§ **Material for this exercise**:
□ □ □ □ □
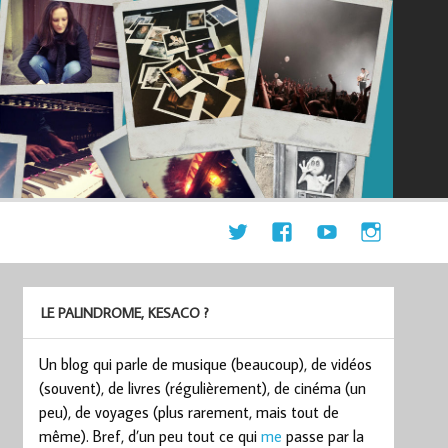
LE PALINDROME, KESACO ?
Un blog qui parle de musique (beaucoup), de vidéos
(souvent), de livres (régulièrement), de cinéma (un
peu), de voyages (plus rarement, mais tout de
même). Bref, d’un peu tout ce qui
me
passe par la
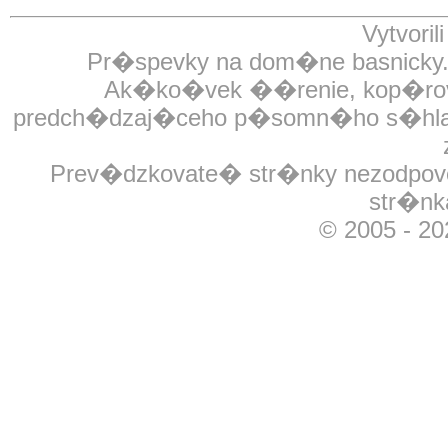
Vytvoril
Pr�spevky na dom�ne basnick
Ak�ko�vek ��renie, kop�rovan
predch�dzaj�ceho p�somn�ho s�hlasu
Prev�dzkovate� str�nky nezodpov
str�nk
© 2005 - 2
□ □ □ □ □
§ **Task to carry out**: Look for "Pr�spevky na dom�ne basnick" in the records. Write out its line and every later line through the end exactly, with nothing more.

§ **Task result**:
Pr�spevky na dom�ne basnick
Ak�ko�vek ��renie, kop�rovan
predch�dzaj�ceho p�somn�ho s�hlasu
Prev�dzkovate� str�nky nezodpov
str�nk
© 2005 - 2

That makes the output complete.